## WHAT YOU SHOULD DO:
Starting from the line that holds "getting started. It", print every line through the end of the records, first and last included.

## DATA SUPPLIED:
_____
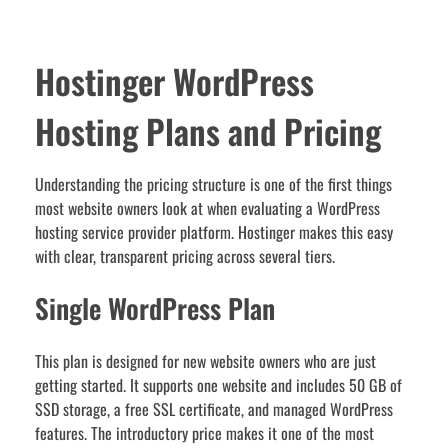
Hostinger WordPress
Hosting Plans and Pricing
Understanding the pricing structure is one of the first things
most website owners look at when evaluating a WordPress
hosting service provider platform. Hostinger makes this easy
with clear, transparent pricing across several tiers.
Single WordPress Plan
This plan is designed for new website owners who are just
getting started. It supports one website and includes 50 GB of
SSD storage, a free SSL certificate, and managed WordPress
features. The introductory price makes it one of the most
_____
## REPLY TO THE TASK:
getting started. It supports one website and includes 50 GB of
SSD storage, a free SSL certificate, and managed WordPress
features. The introductory price makes it one of the most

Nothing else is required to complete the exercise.